New major alternatives to the murine γ-retroviral vectors are vectors derived from lentiviruses or foamy viruses. These latter types of retrovirus are of primate origin (HIV-1 lentiviruses from humans and the simian foamy virus from nonhuman primates) and are more efficient for transferring genes into human cells. These vectors can be made lacking the strong LTR enhancers that are problematic in the γ-retroviral vectors. Lentiviral vectors have entered clinical trials for T cells and CD34 + HSCs and are likely to be applied to several PIDs and other genetic blood disorders in the near future. A study in a canine model of LAD showed excellent clinical response using a foamy viral vector to transfer the relevant CD18 cDNA and may also be moving to the clinic. Another important tactic being explored for added safety is the addition to vectors of ‘insulator’ sequences, which are DNA sequences that act as boundaries to prevent transcriptional cross-talk between adjacent genes in the chromosomes.
Gene Correction
All of the gene therapy efforts discussed so far have involved the use of methods for adding a functional copy of a gene to cells (in a nonphysiologic chromosome location). A promising new approach to gene therapy under investigation seeks to correct the disease-causing mutation in a patient’s own gene. Effective gene correction may have key advantages over gene addition. The corrected therapeutic gene would be in its normal location in the chromosomes, and so should be expressed in the normal developmental and quantitative pattern; this may be essential for safe and effective therapy of diseases due to defects in signaling proteins, including XLA, X-linked hyper-IgM syndrome and ZAP-70 kinase deficiency, as discussed above. Gene correction should avoid the problems of insertional oncogenesis from gene addition due to random insertion throughout the genome, resulting in activation of nearby genes.

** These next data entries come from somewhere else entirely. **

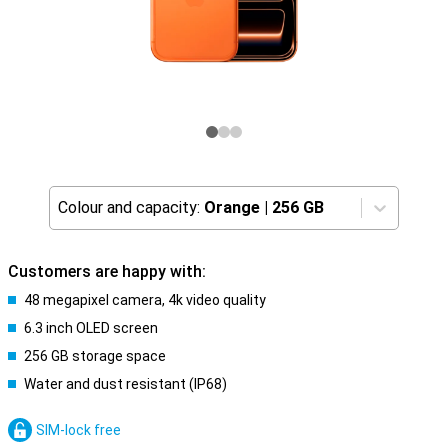
Colour and capacity:
Orange
|
256 GB
Customers are happy with:
48 megapixel camera, 4k video quality
6.3 inch OLED screen
256 GB storage space
Water and dust resistant (IP68)
SIM-lock free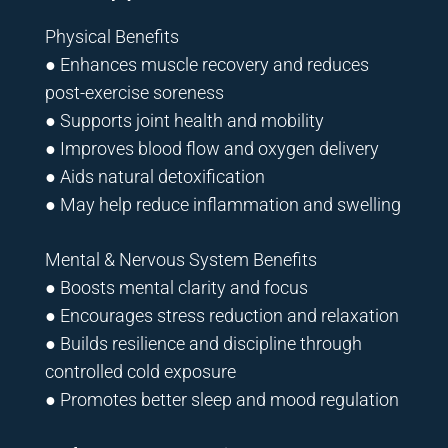
Physical Benefits
● Enhances muscle recovery and reduces
post-exercise soreness
● Supports joint health and mobility
● Improves blood flow and oxygen delivery
● Aids natural detoxification
● May help reduce inflammation and swelling
Mental & Nervous System Benefits
● Boosts mental clarity and focus
● Encourages stress reduction and relaxation
● Builds resilience and discipline through
controlled cold exposure
● Promotes better sleep and mood regulation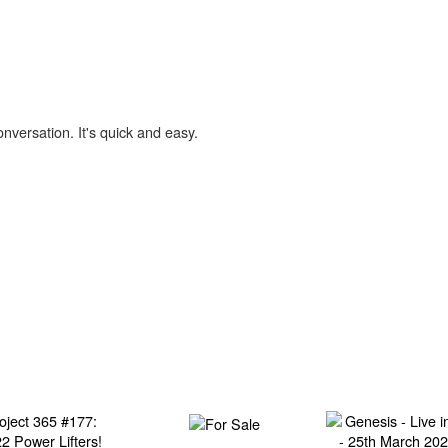
onversation. It's quick and easy.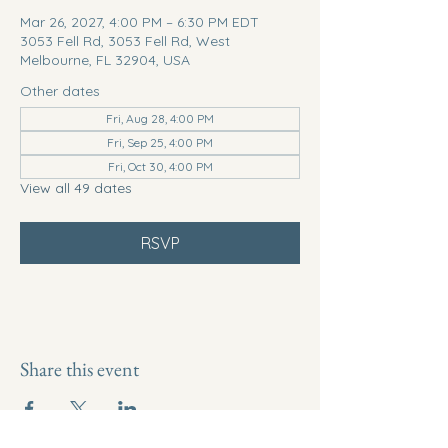
Mar 26, 2027, 4:00 PM – 6:30 PM EDT
3053 Fell Rd, 3053 Fell Rd, West
Melbourne, FL 32904, USA
Other dates
Fri, Aug 28, 4:00 PM
Fri, Sep 25, 4:00 PM
Fri, Oct 30, 4:00 PM
View all 49 dates
RSVP
Share this event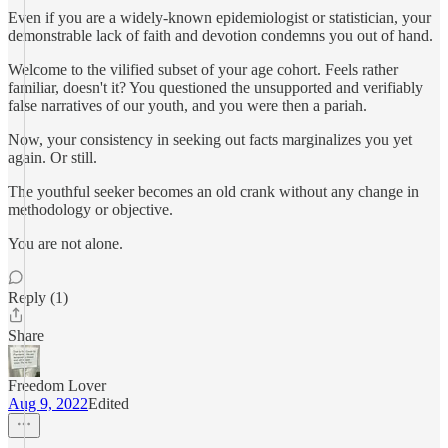
Even if you are a widely-known epidemiologist or statistician, your
demonstrable lack of faith and devotion condemns you out of hand.
Welcome to the vilified subset of your age cohort. Feels rather
familiar, doesn't it? You questioned the unsupported and verifiably
false narratives of our youth, and you were then a pariah.
Now, your consistency in seeking out facts marginalizes you yet
again. Or still.
The youthful seeker becomes an old crank without any change in
methodology or objective.
You are not alone.
Reply (1)
Share
Freedom Lover
Aug 9, 2022
Edited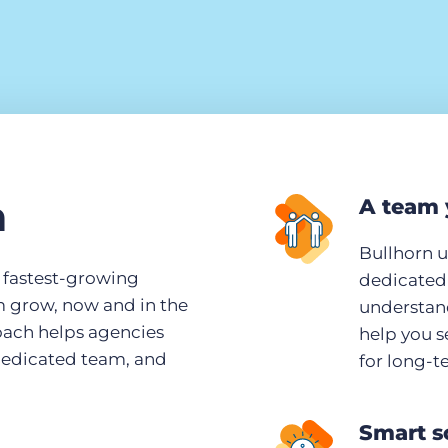
n
A team 
Bullhorn 
s fastest-growing
dedicated 
m grow, now and in the
understand
roach helps agencies
help you s
dedicated team, and
for long-t
Smart s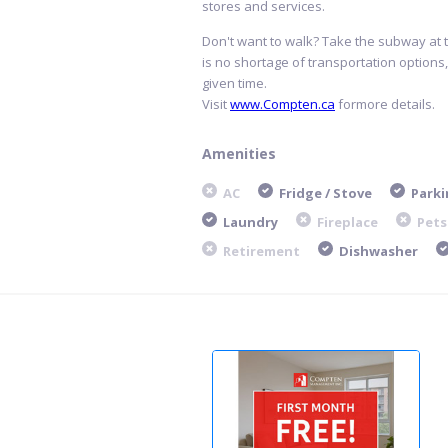
stores and services.
Don't want to walk? Take the subway at 
is no shortage of transportation options
given time.
Visit
www.Compten.ca
formore details.
Amenities
AC
Fridge / Stove
Parki
Laundry
Fireplace
Pets
Retirement
Dishwasher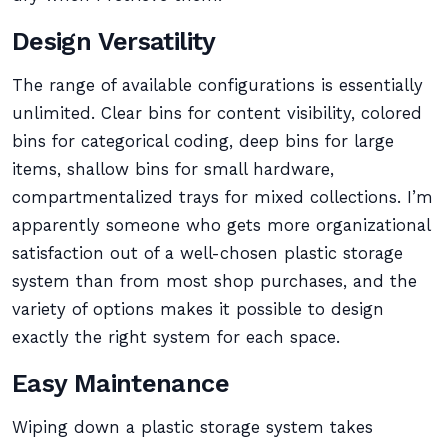
Design Versatility
The range of available configurations is essentially
unlimited. Clear bins for content visibility, colored
bins for categorical coding, deep bins for large
items, shallow bins for small hardware,
compartmentalized trays for mixed collections. I’m
apparently someone who gets more organizational
satisfaction out of a well-chosen plastic storage
system than from most shop purchases, and the
variety of options makes it possible to design
exactly the right system for each space.
Easy Maintenance
Wiping down a plastic storage system takes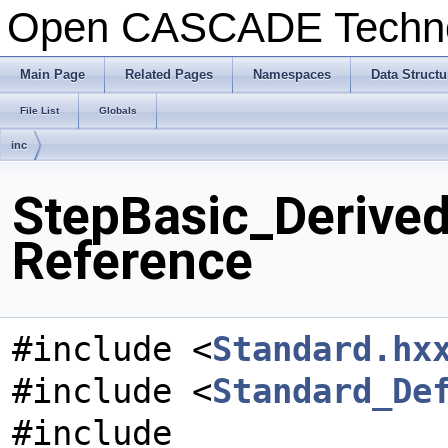
Open CASCADE Techn
Main Page
Related Pages
Namespaces
Data Structu
File List
Globals
inc
StepBasic_Derived
Reference
#include <
Standard.hx
#include <
Standard_De
#include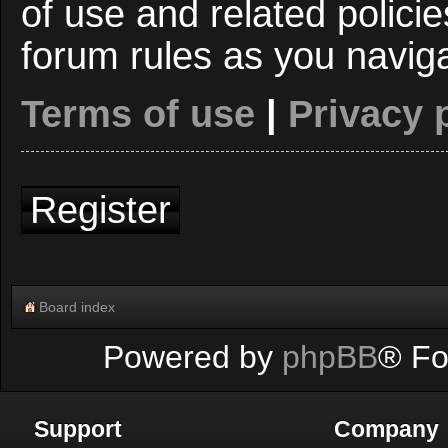
of use and related polici
forum rules as you navig
Terms of use
|
Privacy 
Register
Board index
Powered by
phpBB
® Fo
Support
Company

Cells have multiple ways to repair damage to their chromosomal DNA, including homologous recombination (HR) that can lead to the genetic information on one strand being copied into a homologous, but nonidentical sequence ( Figure 16-3 ). Flooding cells with high concentrations of nucleic acid sequences complementary to an endogenous gene sequence can cause the HR pathways to introduce corrective sequences into a cellular gene, for example to correct the single base-pair change in the human β-globin gene responsible for sickle cell disease. However, early efforts to direct gene repair by HR were limited by very low efficiency. More recently, the efficiency of HR has been markedly improved by the use of transiently expressed site-specific endonucleases targeted to introduce double-stranded DNA breaks near the intended site of HR. A succession of such engineered nucleases (zinc-finger nucleases [ZFNs], homing endonucleases, TALENS and CRISPR/Cas9) can be designed to have DNA recognition domains that bind to unique sites in the genome and introduce a double-stranded break to induce HR, guided by a ‘donor’ oligonucleotide. Gene correction by HR may be developed to achieve correction of the genes involved in PIDs. It will need to be determined whether the efficacy and safety of gene correction provide a better therapeutic window than gene addition methods.